* What this task involves
Taking the line that contains "verwenden häufig Formationen" as the first and the final line of the records as the last, write out every line between them exactly, ends included, and nothing else.

Collected data
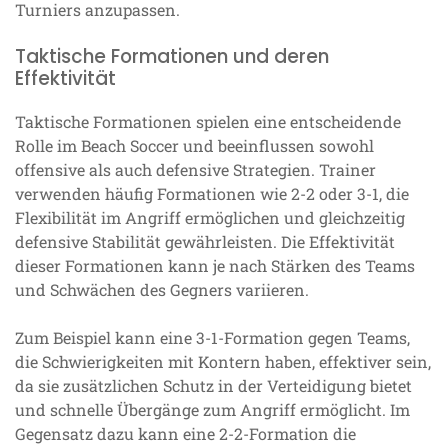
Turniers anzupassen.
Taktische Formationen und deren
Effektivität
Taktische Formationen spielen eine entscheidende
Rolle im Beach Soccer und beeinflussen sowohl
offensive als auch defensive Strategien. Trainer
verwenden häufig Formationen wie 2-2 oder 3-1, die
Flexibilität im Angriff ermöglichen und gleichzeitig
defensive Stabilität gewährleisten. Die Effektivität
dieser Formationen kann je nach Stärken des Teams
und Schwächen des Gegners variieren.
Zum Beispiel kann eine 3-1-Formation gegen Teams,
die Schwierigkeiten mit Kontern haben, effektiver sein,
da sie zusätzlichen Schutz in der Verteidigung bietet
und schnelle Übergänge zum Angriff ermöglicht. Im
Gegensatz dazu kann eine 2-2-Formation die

* Written reply
verwenden häufig Formationen wie 2-2 oder 3-1, die
Flexibilität im Angriff ermöglichen und gleichzeitig
defensive Stabilität gewährleisten. Die Effektivität
dieser Formationen kann je nach Stärken des Teams
und Schwächen des Gegners variieren.
Zum Beispiel kann eine 3-1-Formation gegen Teams,
die Schwierigkeiten mit Kontern haben, effektiver sein,
da sie zusätzlichen Schutz in der Verteidigung bietet
und schnelle Übergänge zum Angriff ermöglicht. Im
Gegensatz dazu kann eine 2-2-Formation die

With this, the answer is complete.